Enfin, elle évite de transcrire dans notre ordre juridique un acte d'état civil étranger contraire à la prohibition de la GPA. Les parquets pourront donc continuer à refuser de transcrire ces actes contraires à notre ordre public.

La modification législative correspondante pourrait consister à compléter l'article 16-7 du code civil qui pose le principe de la nullité des conventions de GPA, afin de préciser que cette prohibition ne préjudicie pas au droit de l'enfant de faire établir sa filiation sur le fondement des articles 325 et 327 du code civil, qui prévoient respectivement les actions en recherche de maternité et de paternité.

Bien sûr, il est tout à fait improbable que les parents cherchent à faire établir la filiation maternelle avec la mère porteuse. Non seulement rien ne les y oblige, mais une telle reconnaissance de filiation ne présenterait aucun intérêt pour l'enfant, parce qu'elle n'engagerait pas la mère porteuse qui résiderait dans un autre pays et aurait abandonné tous ses droits sur le mineur. Toutefois, maintenir cette possibilité permet de réaffirmer le principe selon lequel la mère ne peut être que celle qui accouche.

Il nous paraît aussi nécessaire, pour assurer le plein respect de la prohibition de la GPA, de confirmer qu'aucune autre action - par exemple une adoption ultérieure de l'enfant du conjoint ou une action en possession d'état - tendant à établir une filiation d'intention, en prolongement du processus frauduleux de recours à la GPA, ne puisse prospérer. Ceci évitera que le lien de filiation contraire à notre droit puisse être reconstruit ensuite par un autre biais.

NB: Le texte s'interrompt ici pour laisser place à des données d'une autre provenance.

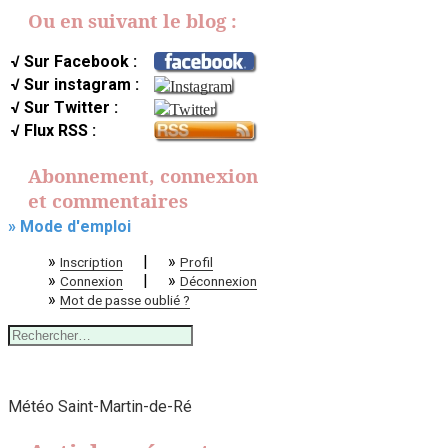
Ou en suivant le blog :
√ Sur Facebook :
√ Sur instagram :
√ Sur Twitter :
√ Flux RSS :
Abonnement, connexion
et commentaires
» Mode d'emploi
»
|
»
Inscription
Profil
»
|
»
Connexion
Déconnexion
»
Mot de passe oublié ?
Rechercher :
Météo Saint-Martin-de-Ré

La proposition que nous vous soumettons vise, comme vous l'aurez noté, à consolider la prohibition de la GPA, tout en assurant la situation de l'enfant. Cela étant acquis, il nous a paru nécessaire de faciliter la vie des familles constituées à partir de GPA. Le point crucial est certainement de conférer au parent d'intention une place privilégiée auprès de l'enfant. Nous recommandons de l'autoriser à recevoir une délégation d'autorité parentale pérenne, qui lui permettra d'être, dans la vie quotidienne, à égalité avec l'autre parent, pour s'occuper de l'enfant.

S'agissant de la GPA, nous avançons forcément sur un chemin de crête. Tout n'est pas possible, et il serait illusoire de le prétendre, comme il serait illusoire de penser que nous pourrions faire comme si la décision de la CEDH ne s'imposait pas à nous. Nous avons tenté de ne pas déroger aux principes humanistes qui justifient, à nos yeux, la prohibition de la GPA. La solution que nous avons trouvée consiste à reconstruire la filiation litigieuse à partir des règles du droit français. Ceci suppose, toutefois, une modification législative.